Ah! Isso! Muito obrigado! Nossa, mas será que ainda dá tempo? Bom, vou falando e você me avisa quando der, então. Pai é mau, mãe (tadinha) é silenciosa, Pedrinho morreu, blá blá blá — acho que nisso tudo eu fiquei preso na adolescência, sabe? Mas emocionalmente falando, mesmo. Como se eu tivesse crescido e tudo o mais, só que a minha inteligência emocional ficou estagnada naqueles quatorze anos e tal. Faz sentido isso? Porque também me parece muito provável que isso seja só uma desculpa que inventei pra ser imaturo. Ela? Então, a Júlia, ela me apoia com essa história toda do cigarro, mas a gente quase nunca toca nos temas família e passado etc. Ainda mais porque ela teve uma vida bem diferente da minha. O pessoal que andava com ela era aquele que na minha cabeça vivia uma vida de álcool, festas e sodomia em baladinhas matinê. Eram todos uns fodidos também, só tinham grana e a sorte de ter nascido mais bonitos. São gente boa, hoje em dia não assusto mais. Se bobear me dou até melhor com os amigos da Júlia do que com os meus ultimamente. O pessoal agora parece que só quer competir quem trabalha mais, quem vai fazer tal coisa mais, quem não sei o quê lá mais e mais e mais. Eu só quero menos, pra falar a verdade. Essa coisa toda de trabalhar das nove às cinco não é meu sonho americano. Acho que meu sonho imediato agora é parar de fumar mesmo, provar pra mim que eu consigo e tudo o mais.

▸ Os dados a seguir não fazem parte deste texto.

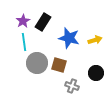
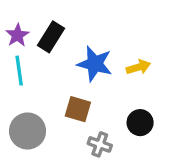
gray circle: (37, 63) -> (28, 131), moved

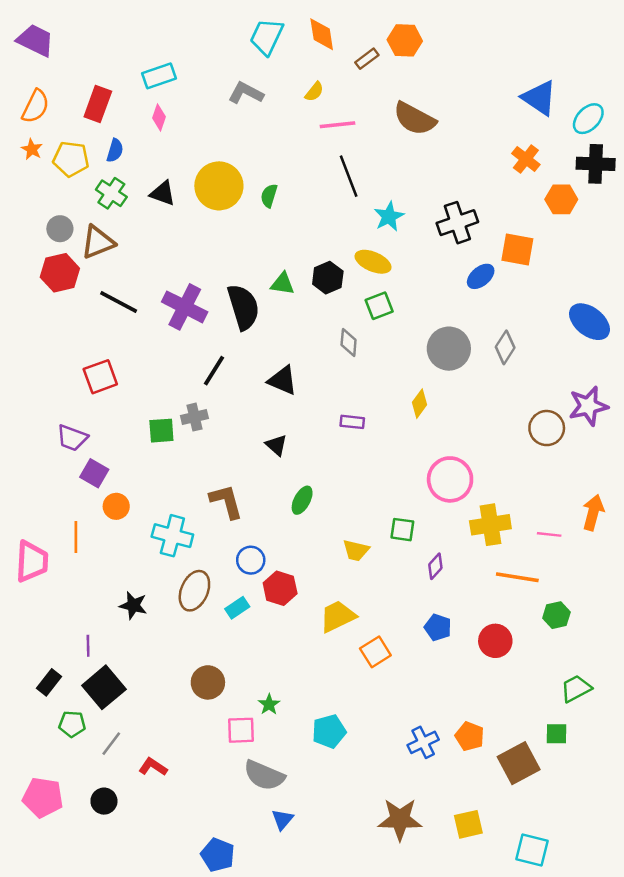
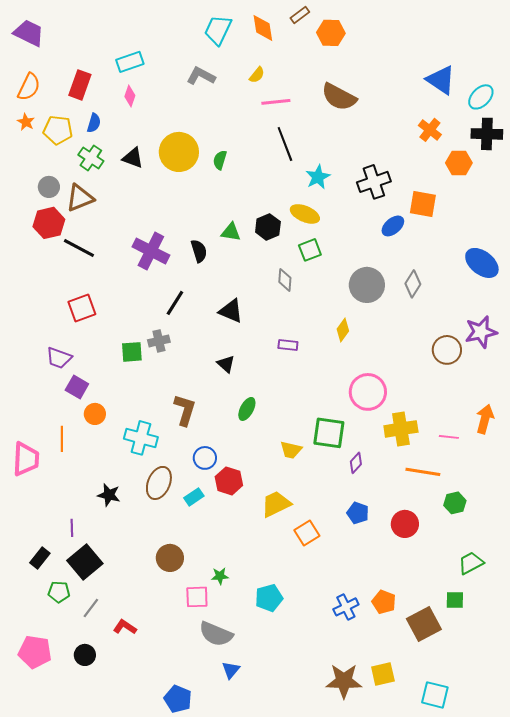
brown rectangle: (367, 59) -> (300, 15), moved
black line: (119, 302) -> (79, 248), moved
black semicircle: (243, 307) -> (199, 251), size x0.6
brown L-shape: (226, 501) -> (185, 410), turned 32
green square: (402, 530) -> (329, 433), size x1.6
green star: (269, 704) -> (220, 576), turned 30
brown star: (400, 819) -> (344, 681), moved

A comédia? Ah, sempre quis, acho que é natural pra mim. E, se você observar as minhas possibilidades, não restava muita opção pra mim: o Pedro não era lindo, mas era charmoso e tal; o Juninho nasceu modelo, o filho da puta; o Pai tem pinta de galã de velho oeste anos 50; e eu, bom, eu puxei à mãe (coitada) e, apesar de isso não ser de todo mau, perto deles sempre fui o equivalente a um baixinho gordinho — praticamente um sátiro. Tá aí, não é à toa que a mitologia existe. Acho que sempre me identifiquei com o sátiro, porque, apesar de ser feio, escroto e metade cabrito, o infeliz sabia se meter nos lugares certos, na hora certa e, no fim, é isso que importa. Ninguém precisa ser bonito pra transar, basta negociar com o porteiro da suruba. — Deu o tempo, né? Que bom, porque eu já ultrapassei minha cota de besteiras hoje. Quem vê pensa que eu já fui a uma suruba mesmo. Nem ménage com duas mãos... Enfim... até semana que vem, boa tarde!